Mark Mullins (University of Auckland)
Ian Reader (University of Manchester)
Religion and Religious Thought
Torre A, Piso 0, Sala 02
Start time:
2 September, 2017 at 11:00
Session slots:

Short abstract:

The issue of constitutional revision has reappeared since PM Abe's return to LDP leadership in 2012. This panel will consider the debate surrounding proposed revisions to articles of particular concern to organized religions (20, 89, and 9).

Long abstract:

On 15 December 1945, the Supreme Commander for the Allied Powers (SCAP) issued the "Directive for the Disestablishment of State Shinto" and set in motion policies that effectively reduced Shinto to the status of a voluntary organization. Articles 20 and 89 of the postwar Constitution (1947) redefined the relationship between the state and religion (i.e., separation) and the rights of individuals to freely practice (or not) a religion of their choice. Many religious organizations, particularly those that suffered under Japan's prewar regime, welcomed these changes, but critics maintained that the postwar Constitution and Occupation policies were based on "victor's justice" and unfairly reduced the role of Shinto in public life and institutions.
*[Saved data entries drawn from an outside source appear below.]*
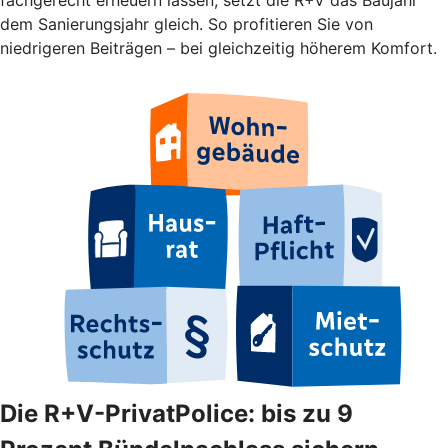
dem Sanierungsjahr gleich. So profitieren Sie von
niedrigeren Beiträgen – bei gleichzeitig höherem Komfort.
Die R+V-PrivatPolice: bis zu 9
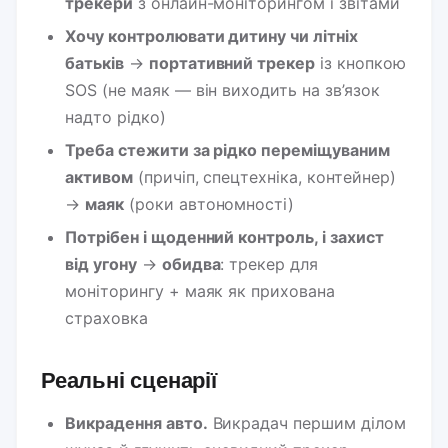
трекери
з онлайн-моніторингом і звітами
Хочу контролювати дитину чи літніх
батьків
→
портативний трекер
із кнопкою
SOS (не маяк — він виходить на зв’язок
надто рідко)
Треба стежити за рідко переміщуваним
активом
(причіп, спецтехніка, контейнер)
→
маяк
(роки автономності)
Потрібен і щоденний контроль, і захист
від угону
→
обидва
: трекер для
моніторингу + маяк як прихована
страховка
Реальні сценарії
Викрадення авто.
Викрадач першим ділом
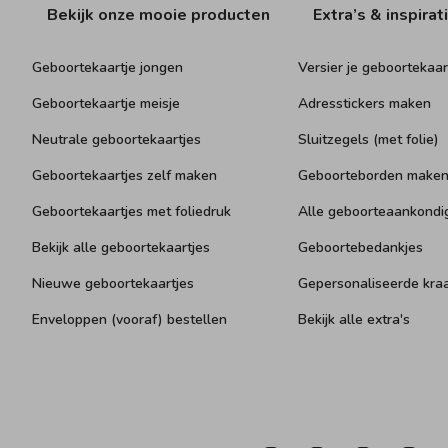
Bekijk onze mooie producten
Extra’s & inspirat
Geboortekaartje jongen
Versier je geboortekaar
Geboortekaartje meisje
Adresstickers maken
Neutrale geboortekaartjes
Sluitzegels (met folie)
Geboortekaartjes zelf maken
Geboorteborden make
Geboortekaartjes met foliedruk
Alle geboorteaankondi
Bekijk alle geboortekaartjes
Geboortebedankjes
Nieuwe geboortekaartjes
Gepersonaliseerde kr
Enveloppen (vooraf) bestellen
Bekijk alle extra's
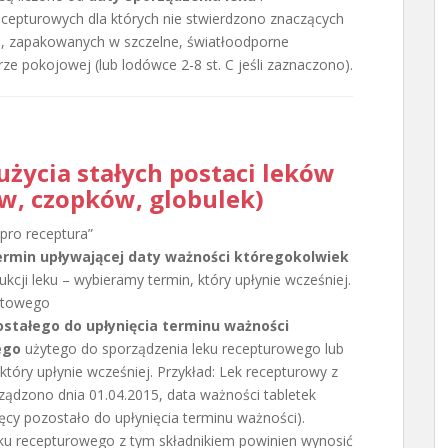
epturowych dla których nie stwierdzono znaczących
mi, zapakowanych w szczelne, światłoodporne
 pokojowej (lub lodówce 2-8 st. C jeśli zaznaczono).
użycia stałych postaci leków
w, czopków, globulek)
pro receptura”
ermin upływającej daty ważności któregokolwiek
kcji leku – wybieramy termin, który upłynie wcześniej.
otowego
stałego do upłynięcia terminu ważności
ego
użytego do sporządzenia leku recepturowego lub
tóry upłynie wcześniej. Przykład: Lek recepturowy z
ządzono dnia 01.04.2015, data ważności tabletek
ęcy pozostało do upłynięcia terminu ważności).
eku recepturowego z tym składnikiem powinien wynosić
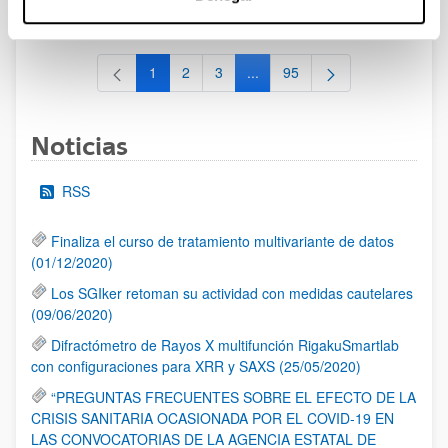
al 30/07/2026 (ambos incluídos)
1
2
3
...
95
Página
Página
Página
Páginas intermedias Use TAB 
Página
Noticias
RSS
Finaliza el curso de tratamiento multivariante de datos
(01/12/2020)
Los SGIker retoman su actividad con medidas cautelares
(09/06/2020)
Difractómetro de Rayos X multifunción RigakuSmartlab
con configuraciones para XRR y SAXS (25/05/2020)
“PREGUNTAS FRECUENTES SOBRE EL EFECTO DE LA
CRISIS SANITARIA OCASIONADA POR EL COVID-19 EN
LAS CONVOCATORIAS DE LA AGENCIA ESTATAL DE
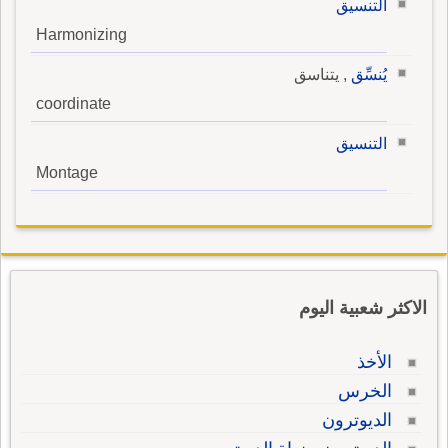
التنسيق
Harmonizing
يُنسِّق
, يتناسق
coordinate
التنسيق
Montage
الاكثر شعبية اليوم
الأخذ
الخرس
الديوترون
Throughout the postwar period, religious and political leaders have advocated for revisions of the Constitution that would restore the place of Shinto. The issue of constitutional revision has become a focus of serious concern again since Prime Minister Abe Shinzō resumed leadership of the Liberal Democratic Party in 2012. The papers in this panel will critically engage the debate surrounding revisions proposed by the LDP to articles of particular concern to organized religions (20, 89, and 9). Helen Hardacre will examine the verdicts in two 2010 lawsuits related to public (municipal) support for Shinto rites and institutions, which will reveal why some government officials and Shinto leaders are in favor of the proposed revisions. Mark Mullins will review the impact of the revision of the Fundamental Education Law (2006) and the government's implementation of patriotic education, which provide precedents and evidence for why some religious and secular leaders oppose revisions. Levi McLaughlin's paper will focus on the role of Komeito, a key partner in the coalition government. He will consider how members of Soka Gakkai, the Buddhism-based religion that propels Komeito, are responding to the LDP's proposed amendment of the "peace clause" Article 9, and how Komeito defense of Article 9 connects to the party's support for recent security legislation.